Tag Archives: career path

Diversifying vs. Finding a Niche

So a long time ago, I wrote a post on the importance of finding a niche. It’s important, otherwise you run the risk of overextending yourself, maybe taking jobs that don’t quite fit your particular skill set and getting paid relatively little as a consequence of climbing the learning curve.

However…

I have also been struggling recently with how to increase my income. I could raise my hourly rates, which doesn’t always work out. I could attempt project-based pricing. I could quit being a solopreneur and throw in my lot with an editorial group. Or I could find more clients and/or work more hours, which will inevitably lead to burnout.

I was also given the advice that I should find different clients. Hmmm.

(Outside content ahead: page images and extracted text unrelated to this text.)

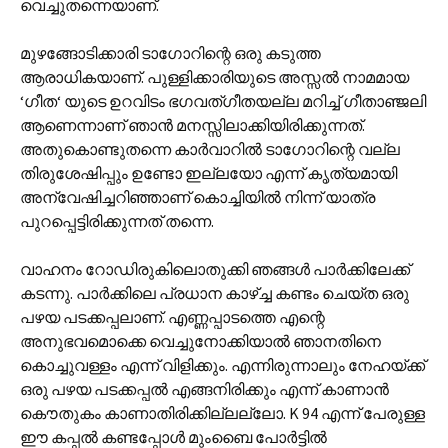
വെച്ചുതന്നെയാണ്.
മുഴങ്ങോടിക്കാരി ടാഗോറിന്റെ ഒരു കടുത്ത
ആരാധികയാണ്. പുള്ളിക്കാരിയുടെ അസ്സല്‍ നാമമായ
‘ഗീത‘ യുടെ ഉറവിടം ഭഗവത്ഗീതയല്ല മറിച്ച് ഗീതാഞ്ജലി
ആണെന്നാണ് ഞാന്‍ മനസ്സിലാക്കിയിരിക്കുന്നത്.
അതുകൊണ്ടുതന്നെ കാര്‍വാറില്‍ ടാഗോറിന്റെ വല്ല
തിരുശേഷിപ്പും ഉണ്ടോ ഇല്ലയോ എന്ന് കൃത്യമായി
അന്വേഷിച്ചറിഞ്ഞാണ് കൊച്ചിയില്‍ നിന്ന് യാത്ര
പുറപ്പെട്ടിരിക്കുന്നത് തന്നെ.
വാഹനം റോഡിരുകിലൊതുക്കി ഞങ്ങള്‍ പാര്‍ക്കിലേക്ക്
കടന്നു. പാര്‍ക്കിലെ പ്രധാന കാഴ്ച്ച കണ്ടം ചെയ്ത ഒരു
പഴയ പടക്കപ്പലാണ്. എണ്ണപ്പാടത്തെ എന്റെ
അനുഭവമൊക്കെ വെച്ചുനോക്കിയാല്‍ ഞാനതിനെ
കൊച്ചുവള്ളം എന്ന് വിളിക്കും. എന്നിരുന്നാലും നേഹയ്ക്ക്
ഒരു പഴയ പടക്കപ്പല്‍ എങ്ങനിരിക്കും എന്ന് കാണാന്‍
കൌതുകം കാണാതിരിക്കില്ലല്ലോ. K 94 എന്ന് പേരുള്ള
ഈ കപ്പല്‍ കണ്ടപ്പോള്‍ മുംബൈ പോര്‍ട്ടില്‍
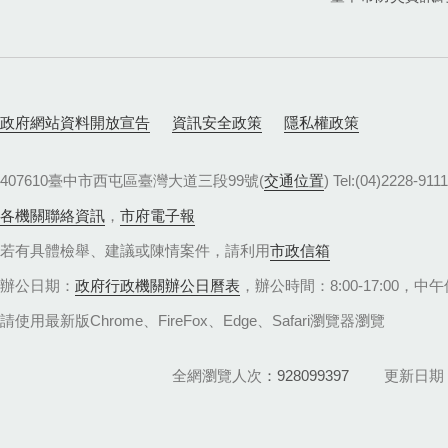
政府網站資料開放宣告
資訊安全政策
隱私權政策
407610臺中市西屯區臺灣大道三段99號(
交通位置
) Tel:(04)22
各機關聯絡資訊
，
市府電子報
若有具體檢舉、建議或陳情案件，請利用
市政信箱
辦公日期：
政府行政機關辦公日曆表
，辦公時間：8:00-17:00，中午休
請使用最新版Chrome、FireFox、Edge、Safari瀏覽器瀏覽
全網瀏覽人次
928099397
更新日期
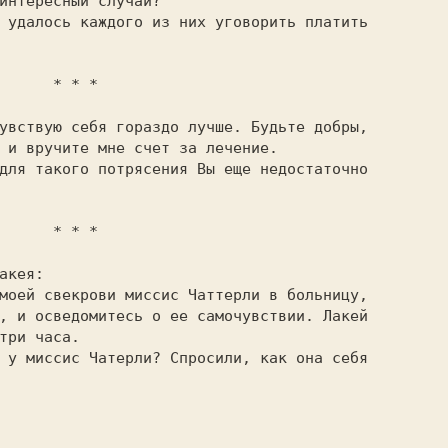
  * * *

 и вручите мне счет за лечение.

  * * *

акея:

, и осведомитесь о ее самочувствии. Лакей

три часа.
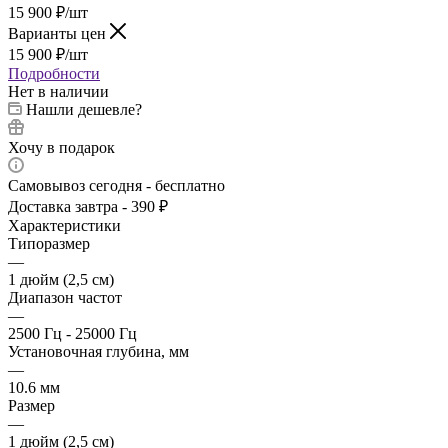
15 900
₽
/шт
Варианты цен
15 900
₽
/шт
Подробности
Нет в наличии
Нашли дешевле?
Хочу в подарок
Самовывоз сегодня - бесплатно
Доставка завтра - 390 ₽
Характеристики
Типоразмер
—
1 дюйм (2,5 см)
Диапазон частот
—
2500 Гц - 25000 Гц
Установочная глубина, мм
—
10.6 мм
Размер
—
1 дюйм (2,5 см)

Some history: I took a very gradual route to full-time freelancing. I had a full-time job, so the freelance gigs I took were like a bonus. Also, my day job was in content development for continuing medical education and healthcare communications companies, whereas my freelance jobs were in scientific manuscript and grant editing. Very different. Day job: big projects in medical writing with project-based pricing. Freelance: smaller projects in science writing and editing with hourly pricing.  When I switched to freelancing full time, the majority of my work became science writing and editing, billed hourly.

Every once in a while, I still do get a big project in healthcare comm, but for the most part, manuscripts and grants are my bread and butter and university researchers are my main clients. Even though I had settled in a niche, I also decided to keep my experience up on my website, classified by client and the types of services I am able to offer to each. Maybe deep down I recognized the value in presenting myself as someone with a broad skill set, but I am still hesitant to leave my “niche” and risk overextending my one employee. Which I have done in the past and I’d like to avoid for sanity’s sake.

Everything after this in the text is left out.